A page 250, depicted in Prior Art FIG. 2, in flash memory is the amount of flash memory cells 100 that can be programmed at once. Writing, or programming a cell 100 requires a certain current. Page size is dictated by the maximum current that can be applied to the array 200 at one time, and how many bits can be programmed with that current. According to conventional methods of flash memory, pages 250 are typically oriented in the row direction. In other words, cells 100 are programmed row by row. A high voltage is applied to the control gates 101 of a row 215 of cells 100 via the word line 110 connecting these cells 100, and voltages are applied to the bit lines 220 as required to raise the threshold voltage on each cell 100 by the desired amount, thereby programming selected cells in the page 250. In this scenario, approximately 250 μA is required to program a dual bit cell, and a typical page size is 8 bits, programmed at a rate of approximately 5 μsecs per page (0.20 kB/msec).
One characteristic of flash memory is that cells are erased in blocks to conserve time. In a conventional method, erasing a block means to return a block of cells to their “1” or “11” state, in other words restoring a block of cells to the “on” state, by lowering the threshold voltages on all the cells in the block at once.
Conventional mirror bit architecture is non-volatile and is suitable for long term code storage and other read-only applications.
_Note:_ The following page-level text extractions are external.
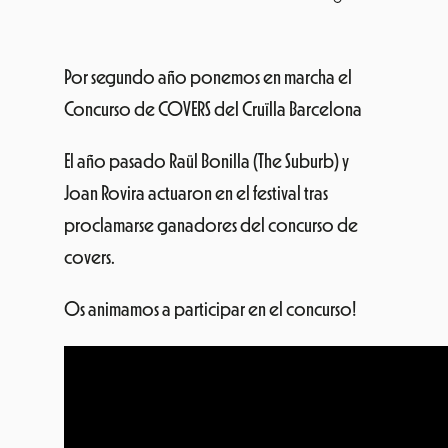
Por segundo año ponemos en marcha el
Concurso de COVERS del Cruïlla Barcelona
El año pasado Raül Bonilla (The Suburb) y
Joan Rovira actuaron en el festival tras
proclamarse ganadores del concurso de
covers.
Os animamos a participar en el concurso!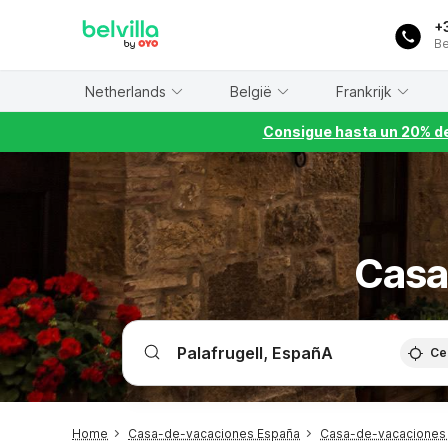
WIZARD MEMBER
+
Be
Netherlands
België
Frankrijk
Consigue hasta un 20% de
Casa
Ce
Home
Casa-de-vacaciones España
Casa-de-vacaciones 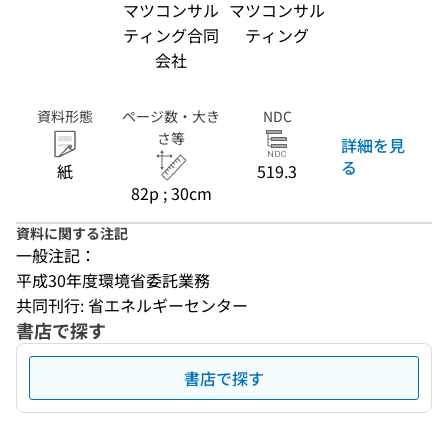
マツコンサル
マツコンサル
ティング合同
ティング
会社
資料形態
ページ数・大き
NDC
さ等
詳細を見
る
紙
519.3
82p ; 30cm
資料に関する注記
一般注記：
平成30年度環境省委託業務
共同刊行: 省エネルギーセンター
書店で探す
書店で探す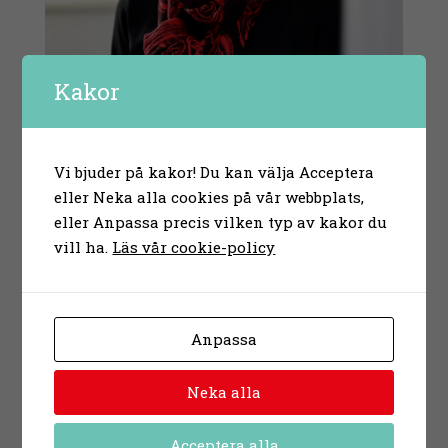
Kakor
Vi bjuder på kakor! Du kan välja Acceptera
eller Neka alla cookies på vår webbplats,
eller Anpassa precis vilken typ av kakor du
vill ha.
Läs vår cookie-policy
Anpassa
Neka alla
Acceptera alla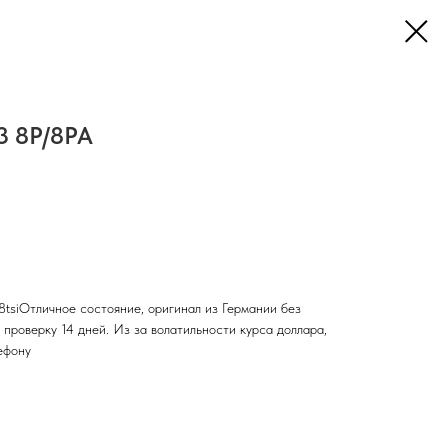
A3 8P/8PA
i 1.8tsiОтличное состояние, оригинал из Германии без
 проверку 14 дней. Из за волатильности курса доллара,
ефону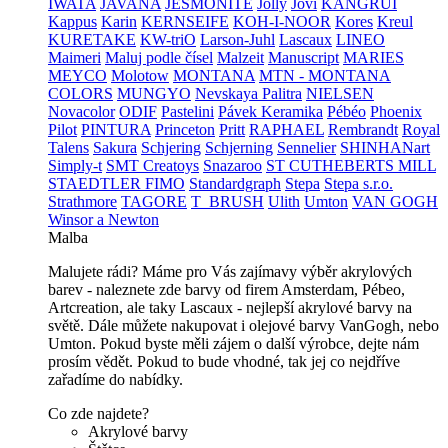
IWATA
JAVANA
JESMONITE
Jolly
Jovi
KANGRUI
Kappus
Karin
KERNSEIFE
KOH-I-NOOR
Kores
Kreul
KURETAKE
KW-triO
Larson-Juhl
Lascaux
LINEO
Maimeri
Maluj podle čísel
Malzeit
Manuscript
MARIES
MEYCO
Molotow
MONTANA
MTN - MONTANA
COLORS
MUNGYO
Nevskaya Palitra
NIELSEN
Novacolor
ODIF
Pastelini
Pávek Keramika
Pébéo
Phoenix
Pilot
PINTURA
Princeton
Pritt
RAPHAEL
Rembrandt
Royal
Talens
Sakura
Schjering
Schjerning
Sennelier
SHINHANart
Simply-t
SMT Creatoys
Snazaroo
ST CUTHEBERTS MILL
STAEDTLER FIMO
Standardgraph
Stepa
Stepa s.r.o.
Strathmore
TAGORE
T_BRUSH
Ulith
Umton
VAN GOGH
Winsor a Newton
Malba
Malujete rádi? Máme pro Vás zajímavy výběr akrylových
barev - naleznete zde barvy od firem Amsterdam, Pébeo,
Artcreation, ale taky Lascaux - nejlepší akrylové barvy na
světě. Dále můžete nakupovat i olejové barvy VanGogh, nebo
Umton. Pokud byste měli zájem o další výrobce, dejte nám
prosím vědět. Pokud to bude vhodné, tak jej co nejdříve
zařadíme do nabídky.
Co zde najdete?
Akrylové barvy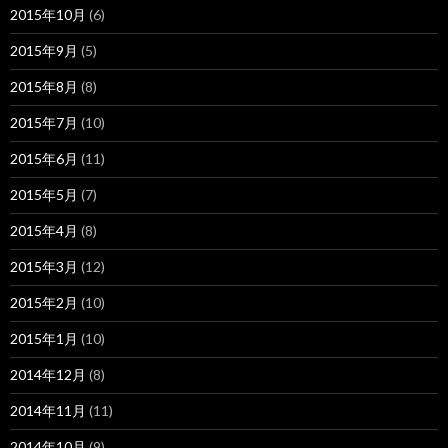
2015年10月
(6)
2015年9月
(5)
2015年8月
(8)
2015年7月
(10)
2015年6月
(11)
2015年5月
(7)
2015年4月
(8)
2015年3月
(12)
2015年2月
(10)
2015年1月
(10)
2014年12月
(8)
2014年11月
(11)
2014年10月
(9)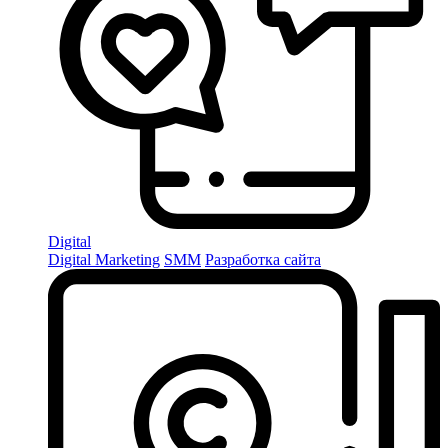
Digital
Digital Marketing
SMM
Разработка сайта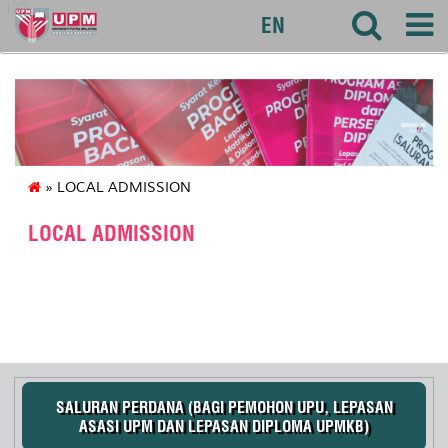
127
EN
» LOCAL ADMISSION
LOCAL ADMISSION
SALURAN PERDANA (BAGI PEMOHON UPU, LEPASAN
ASASI UPM DAN LEPASAN DIPLOMA UPMKB)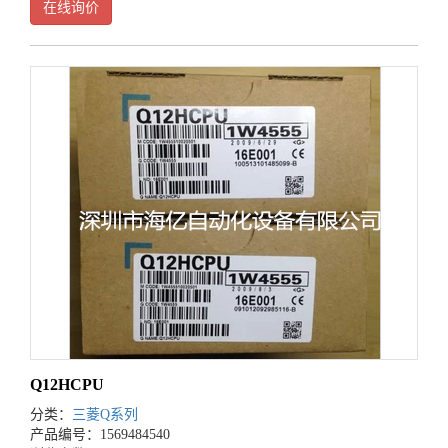
在线询价
Q12HCPU
分类：
三菱Q系列
产品编号：1569484540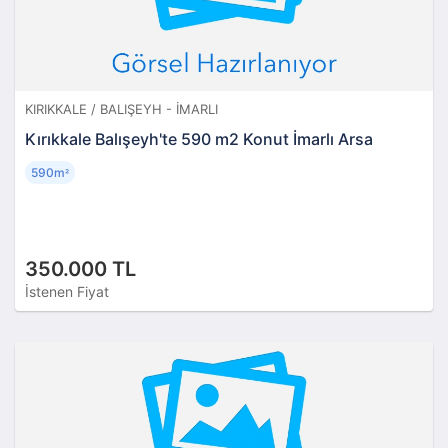
KIRIKKALE / BALIŞEYH - İMARLI
Kırıkkale Balışeyh'te 590 m2 Konut İmarlı Arsa
590m
²
350.000 TL
İstenen Fiyat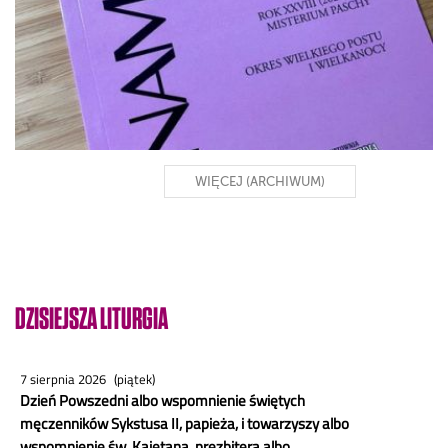
WIĘCEJ (ARCHIWUM)
DZISIEJSZA LITURGIA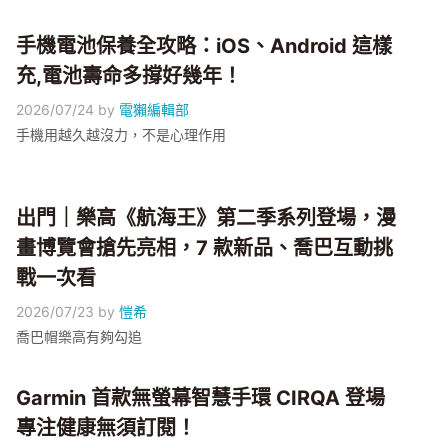
手機電池保養全攻略：iOS、Android 這樣
充,電池壽命多撐好幾年！
2026/07/24
by
電獺編輯部
手機用越久越沒力，不是心理作用
出門｜樂高《航海王》第二季系列登場，漫
畫博覽會搶先亮相，7 款新品、喬巴互動挑
戰一次看
2026/07/23
by
愷希
喬巴帽樂高有夠勾追
Garmin 首款無螢幕智慧手環 CIRQA 登場
專注健康無須訂閱！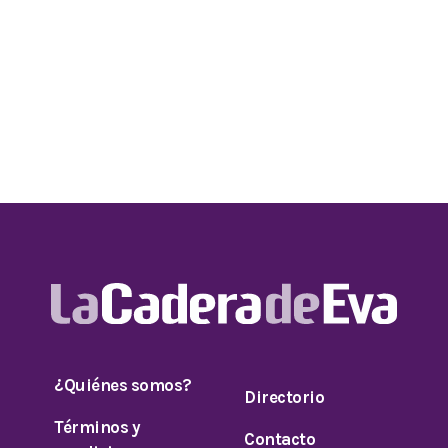
¿Quiénes somos?
Directorio
Términos y
Contacto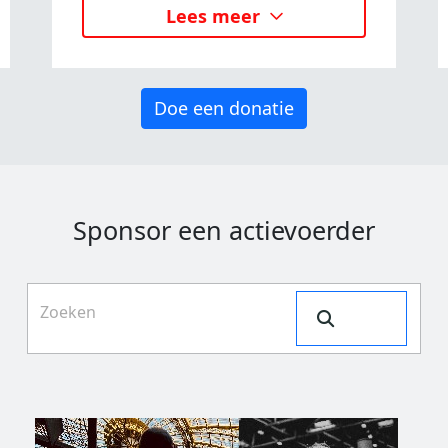
Lees meer
Doe een donatie
Sponsor een actievoerder
Search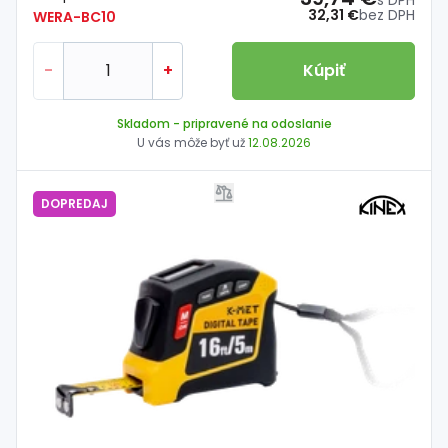
32,31 €
bez DPH
WERA-BC10
-
+
Kúpiť
Skladom
- pripravené na odoslanie
U vás môže byť už
12.08.2026
DOPREDAJ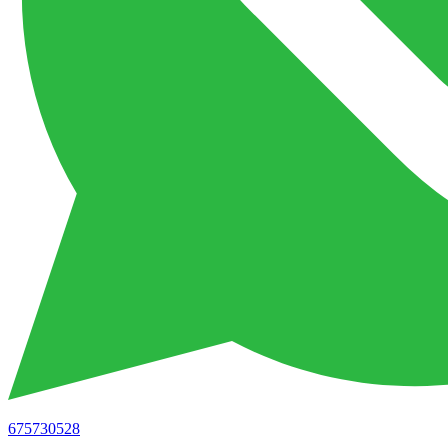
675730528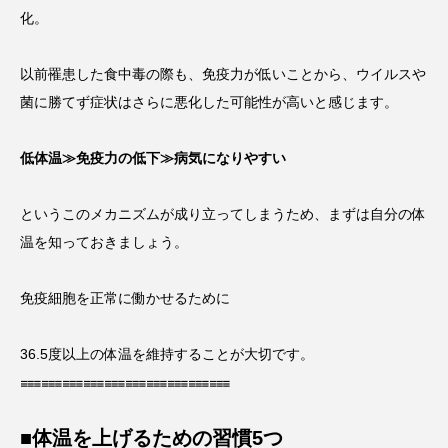
化。
以前罹患した食中毒の際も、免疫力が低いことから、ウイルスや
菌に勝てず症状はさらに悪化した可能性が高いと感じます。
低体温≫免疫力の低下≫病気になりやすい
というこのメカニズムが成り立ってしまうため、まずは自分の体
温を知っておきましょう。
免疫細胞を正常に働かせるために
36.5度以上の体温を維持することが大切です。
𓐌𓐌𓐌𓐌𓐌𓐌𓐌𓐌𓐌𓐌
■体温を上げるための習慣5つ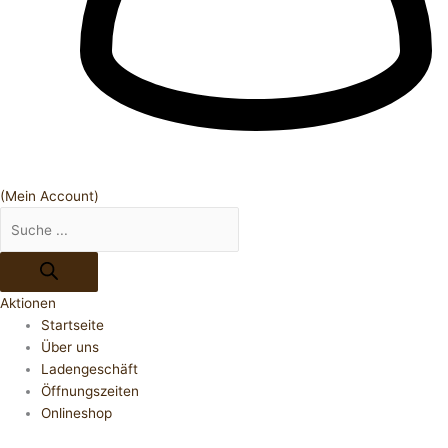
(Mein Account)
Aktionen
Startseite
Über uns
Ladengeschäft
Öffnungszeiten
Onlineshop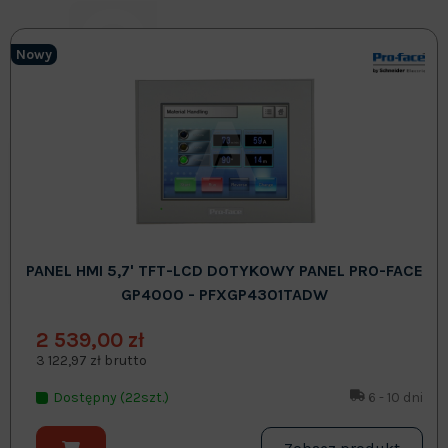
Nowy
PANEL HMI 5,7' TFT-LCD DOTYKOWY PANEL PRO-FACE
GP4000 - PFXGP4301TADW
2 539,00 zł
3 122,97 zł brutto
Dostępny (22szt.)
6 - 10 dni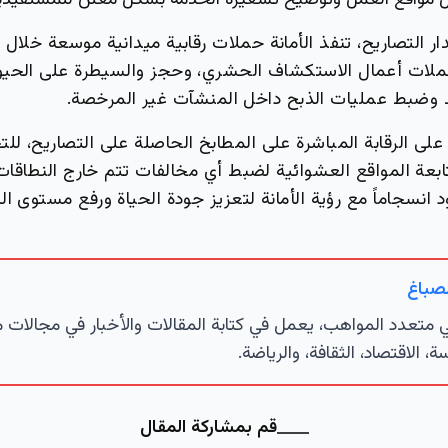
 مواقع العمل وتوضيح تسعيرة الخدمة بشكل معلن للمستفيدي
ار التصاريح، تنفذ الأمانة حملات رقابية ميدانية موسعة خلال 
ات أعمال الاستكشاف الحشري، وحجز والسيطرة على الحيوان
د وضبط عمليات الذبح داخل المنشآت غير المرخصة.
 على الرقابة المباشرة على المطابخ الحاصلة على التصاريح، للت
تابعة المواقع العشوائية لضبط أي مخالفات تتم خارج النطاقا
 انسجاماً مع رؤية الأمانة لتعزيز جودة الحياة ورفع مستوى ال
لصباغ
تعدد المواهب، يعمل في كتابة المقالات والأخبار في مجالات 
ة، الاقتصاد، الثقافة، والرياضة.
قم بمشاركة المقال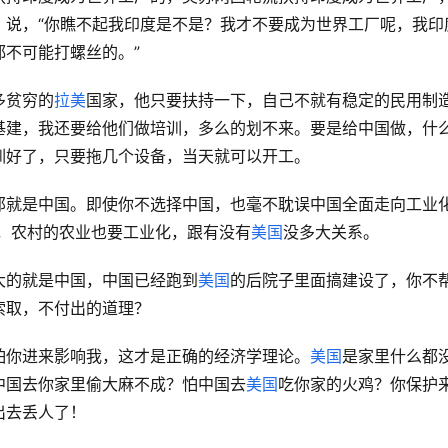
，说，“你瞧不起我印度是不是？我才不要成为世界工厂呢，我印
不可能打螺丝的。”
多贫穷的
拉美
国家，他只要扶持一下，自己不就有稳定的民用制
基建，我还要给他们做培训，多么的划不来。要是给中国做，什
训好了，只要拖几个设备，当天就可以开工。
那就是中国。即使你不选择中国，也毫不耽误中国全面走向工业
化，农村的农业也要工业化，跟有没有
美国
没多大关系。
大的就是中国，中国已经跑到
美国
的后院子里面搞建设了，你不
索取，不付出的道理？
怕你进来影响我，这才是正确的经济学理论。
美国
是家里什么都
中国去你家里偷大麻不成？怕中国去
美国
吃你家的火鸡？你保护
出去丢人了！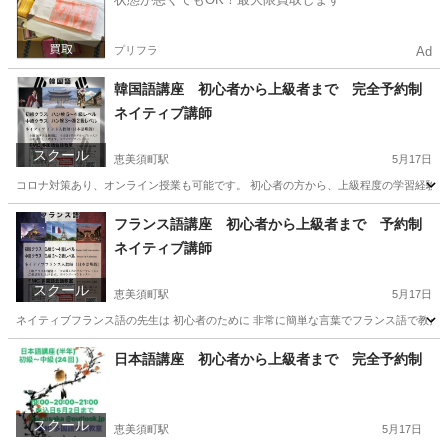
プリフラ
Ad
韓国語講座 初心者から上級者まで 完全予約制
ネイティブ講師
スクール
恵美須町駅
5月17日
コロナ対策あり、オンライン授業も可能です。 初心者の方から、上級程度の学習経験の
大阪
大阪市
恵美須町駅
韓国語
マンツーマン
フランス語講座 初心者から上級者まで 予約制
ネイティブ講師
スクール
恵美須町駅
5月17日
ネイティブフランス語の先生は 初心者のために 非常に簡単な言葉でフランス語で教え
大阪
大阪市
恵美須町駅
フランス語
コマ
日本語講座 初心者から上級者まで 完全予約制
スクール
恵美須町駅
5月17日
Due to the long programming time, conventional mirror bit architecture is not suitable for re-writable data storage, for example data storage arrays used in digital cameras.
In the field of flash memory, there is a constant desire to increase programming speed while maintaining efficient read speeds and the non-volatile nature of the data storage and keeping changes to fabrication processes to a minimum.